- Aim of the exercise: Copy out again, unchanged, the line that contains "на Барнума и Клисфена лесть. Суть" and every line after it down to the last line of the data.

----------

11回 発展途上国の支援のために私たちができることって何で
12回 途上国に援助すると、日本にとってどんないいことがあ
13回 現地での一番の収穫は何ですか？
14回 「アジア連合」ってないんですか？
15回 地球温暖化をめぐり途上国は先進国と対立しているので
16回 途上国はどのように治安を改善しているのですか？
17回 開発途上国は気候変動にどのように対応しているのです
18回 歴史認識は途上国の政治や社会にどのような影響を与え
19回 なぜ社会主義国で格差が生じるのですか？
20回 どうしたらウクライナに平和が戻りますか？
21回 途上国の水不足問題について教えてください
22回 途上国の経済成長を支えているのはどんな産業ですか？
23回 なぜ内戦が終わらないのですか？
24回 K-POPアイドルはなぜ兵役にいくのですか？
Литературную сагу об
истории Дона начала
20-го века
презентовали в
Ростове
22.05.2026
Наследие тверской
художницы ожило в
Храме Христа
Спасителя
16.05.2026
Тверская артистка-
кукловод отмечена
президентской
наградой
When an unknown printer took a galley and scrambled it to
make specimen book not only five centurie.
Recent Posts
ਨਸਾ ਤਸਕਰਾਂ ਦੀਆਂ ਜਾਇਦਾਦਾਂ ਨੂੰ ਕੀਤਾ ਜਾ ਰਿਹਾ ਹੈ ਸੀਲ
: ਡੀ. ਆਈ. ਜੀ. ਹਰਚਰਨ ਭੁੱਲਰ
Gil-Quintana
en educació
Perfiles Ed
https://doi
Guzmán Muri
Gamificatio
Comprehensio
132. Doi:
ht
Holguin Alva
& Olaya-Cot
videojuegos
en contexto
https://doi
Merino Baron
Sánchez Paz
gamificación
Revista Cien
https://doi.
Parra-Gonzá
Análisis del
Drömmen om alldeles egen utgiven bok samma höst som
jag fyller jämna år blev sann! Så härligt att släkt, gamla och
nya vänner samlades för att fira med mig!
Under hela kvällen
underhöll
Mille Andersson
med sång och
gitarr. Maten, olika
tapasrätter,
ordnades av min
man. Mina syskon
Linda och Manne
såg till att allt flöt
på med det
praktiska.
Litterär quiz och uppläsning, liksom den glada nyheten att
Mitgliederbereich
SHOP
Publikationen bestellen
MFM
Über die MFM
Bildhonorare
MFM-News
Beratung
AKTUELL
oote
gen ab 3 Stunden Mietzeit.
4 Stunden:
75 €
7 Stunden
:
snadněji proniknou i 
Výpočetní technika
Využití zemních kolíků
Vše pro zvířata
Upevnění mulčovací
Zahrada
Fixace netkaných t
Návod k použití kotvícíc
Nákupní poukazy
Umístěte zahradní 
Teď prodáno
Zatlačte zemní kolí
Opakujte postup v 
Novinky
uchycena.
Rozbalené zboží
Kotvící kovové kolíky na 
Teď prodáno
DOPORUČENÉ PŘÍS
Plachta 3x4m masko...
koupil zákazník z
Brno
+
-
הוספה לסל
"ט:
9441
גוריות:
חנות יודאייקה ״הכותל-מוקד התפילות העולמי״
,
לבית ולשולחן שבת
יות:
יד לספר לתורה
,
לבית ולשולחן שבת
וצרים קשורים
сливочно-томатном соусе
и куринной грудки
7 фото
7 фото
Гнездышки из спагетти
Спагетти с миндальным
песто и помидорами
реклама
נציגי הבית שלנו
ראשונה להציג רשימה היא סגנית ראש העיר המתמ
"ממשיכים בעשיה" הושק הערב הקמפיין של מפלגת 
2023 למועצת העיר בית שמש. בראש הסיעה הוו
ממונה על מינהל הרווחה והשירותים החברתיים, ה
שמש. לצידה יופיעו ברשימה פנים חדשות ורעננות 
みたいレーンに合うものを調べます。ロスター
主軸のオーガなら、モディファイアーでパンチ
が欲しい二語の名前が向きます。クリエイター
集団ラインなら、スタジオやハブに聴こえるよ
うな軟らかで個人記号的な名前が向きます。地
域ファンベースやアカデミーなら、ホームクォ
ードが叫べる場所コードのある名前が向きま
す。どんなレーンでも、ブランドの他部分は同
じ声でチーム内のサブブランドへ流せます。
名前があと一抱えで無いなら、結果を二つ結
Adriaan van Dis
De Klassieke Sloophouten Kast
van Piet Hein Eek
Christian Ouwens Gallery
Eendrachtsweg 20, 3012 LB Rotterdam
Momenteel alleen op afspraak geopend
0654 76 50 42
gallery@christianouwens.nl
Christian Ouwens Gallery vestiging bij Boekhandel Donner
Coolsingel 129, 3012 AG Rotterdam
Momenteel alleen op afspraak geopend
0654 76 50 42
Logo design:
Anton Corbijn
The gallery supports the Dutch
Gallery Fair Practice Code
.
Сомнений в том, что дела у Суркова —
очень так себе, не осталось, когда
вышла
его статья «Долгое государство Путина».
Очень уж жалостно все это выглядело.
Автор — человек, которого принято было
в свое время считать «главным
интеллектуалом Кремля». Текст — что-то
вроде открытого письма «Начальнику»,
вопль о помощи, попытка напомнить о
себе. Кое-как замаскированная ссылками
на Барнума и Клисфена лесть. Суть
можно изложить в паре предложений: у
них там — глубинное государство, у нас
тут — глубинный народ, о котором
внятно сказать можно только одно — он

----------

- Response area:
на Барнума и Клисфена лесть. Суть
можно изложить в паре предложений: у
них там — глубинное государство, у нас
тут — глубинный народ, о котором
внятно сказать можно только одно — он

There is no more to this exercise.